- [TO DO]: Your answer should consist of every line in the records that holds "khăn".

==== STORED DATA

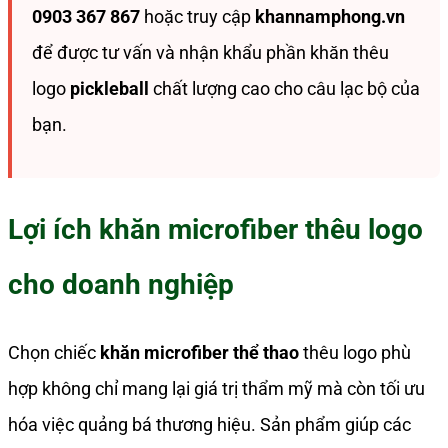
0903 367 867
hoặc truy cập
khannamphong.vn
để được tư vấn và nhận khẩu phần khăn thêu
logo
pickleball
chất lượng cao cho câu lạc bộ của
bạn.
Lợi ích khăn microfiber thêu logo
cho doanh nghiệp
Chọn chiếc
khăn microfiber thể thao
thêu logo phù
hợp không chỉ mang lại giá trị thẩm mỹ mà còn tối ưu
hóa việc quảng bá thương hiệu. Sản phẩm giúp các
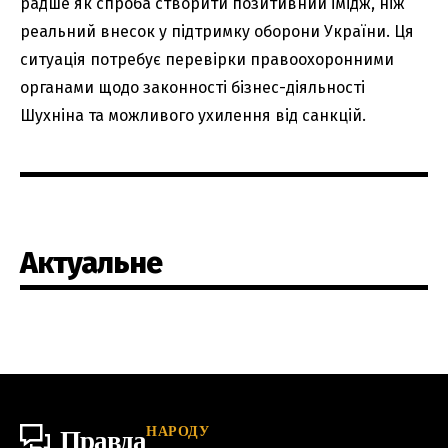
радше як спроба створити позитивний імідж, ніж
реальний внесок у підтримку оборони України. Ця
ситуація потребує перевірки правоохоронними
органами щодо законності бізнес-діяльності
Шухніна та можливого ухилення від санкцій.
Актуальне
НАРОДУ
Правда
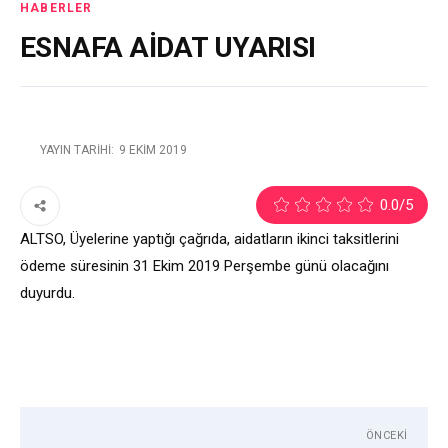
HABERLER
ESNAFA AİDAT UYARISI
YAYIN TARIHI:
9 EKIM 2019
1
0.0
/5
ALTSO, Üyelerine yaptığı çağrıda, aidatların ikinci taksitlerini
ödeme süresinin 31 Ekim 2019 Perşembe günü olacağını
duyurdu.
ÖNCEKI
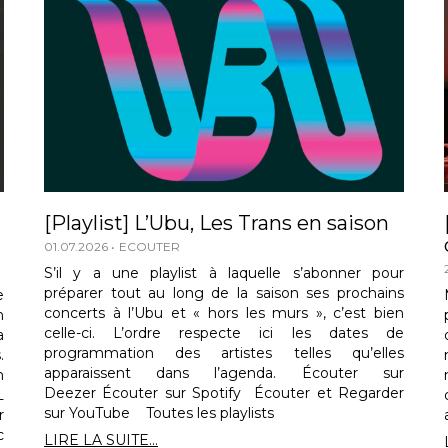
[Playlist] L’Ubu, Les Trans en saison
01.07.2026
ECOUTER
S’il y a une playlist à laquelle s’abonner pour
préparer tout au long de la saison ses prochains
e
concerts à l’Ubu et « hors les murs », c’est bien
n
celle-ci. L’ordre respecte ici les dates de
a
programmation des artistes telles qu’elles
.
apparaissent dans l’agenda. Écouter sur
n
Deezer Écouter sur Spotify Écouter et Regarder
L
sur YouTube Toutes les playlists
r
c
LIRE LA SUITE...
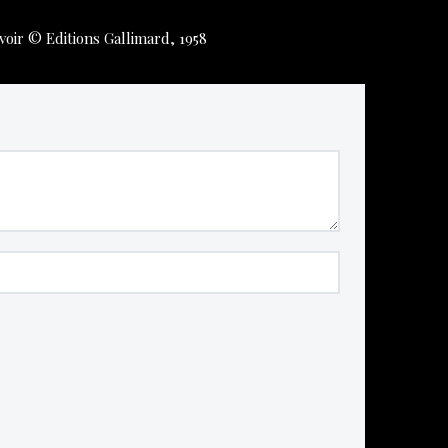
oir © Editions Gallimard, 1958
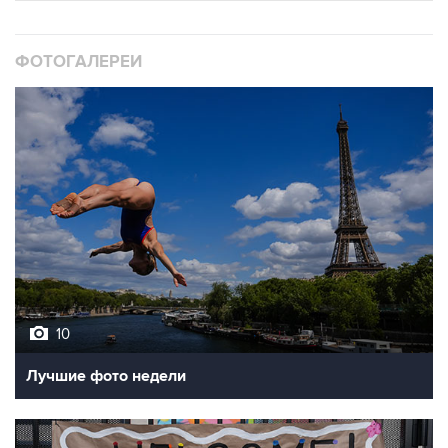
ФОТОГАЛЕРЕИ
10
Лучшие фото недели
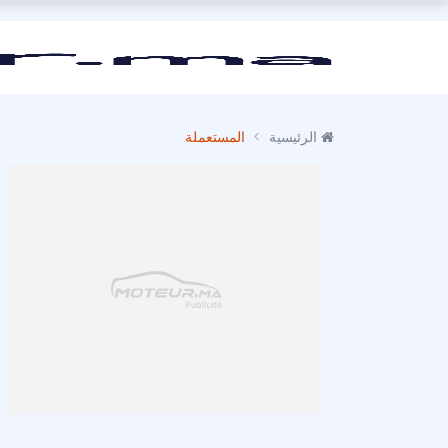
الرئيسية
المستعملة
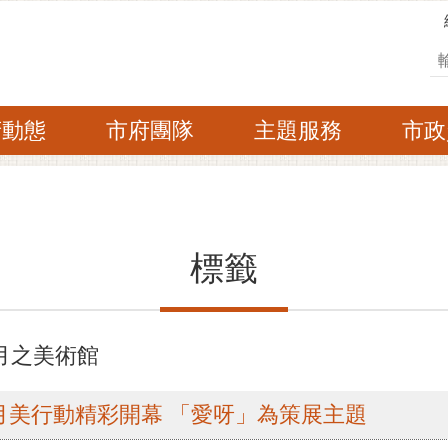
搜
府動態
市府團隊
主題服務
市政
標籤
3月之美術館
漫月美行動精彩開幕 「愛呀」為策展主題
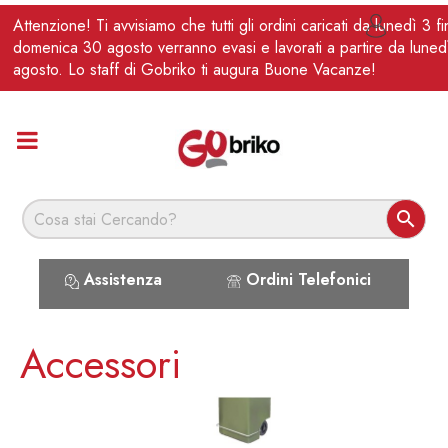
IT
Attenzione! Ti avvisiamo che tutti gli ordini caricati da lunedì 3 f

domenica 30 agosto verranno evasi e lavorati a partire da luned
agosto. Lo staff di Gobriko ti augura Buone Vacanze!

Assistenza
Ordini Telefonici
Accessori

========

- [SOLUTION]:
để được tư vấn và nhận khẩu phần khăn thêu
Lợi ích khăn microfiber thêu logo
khăn microfiber thể thao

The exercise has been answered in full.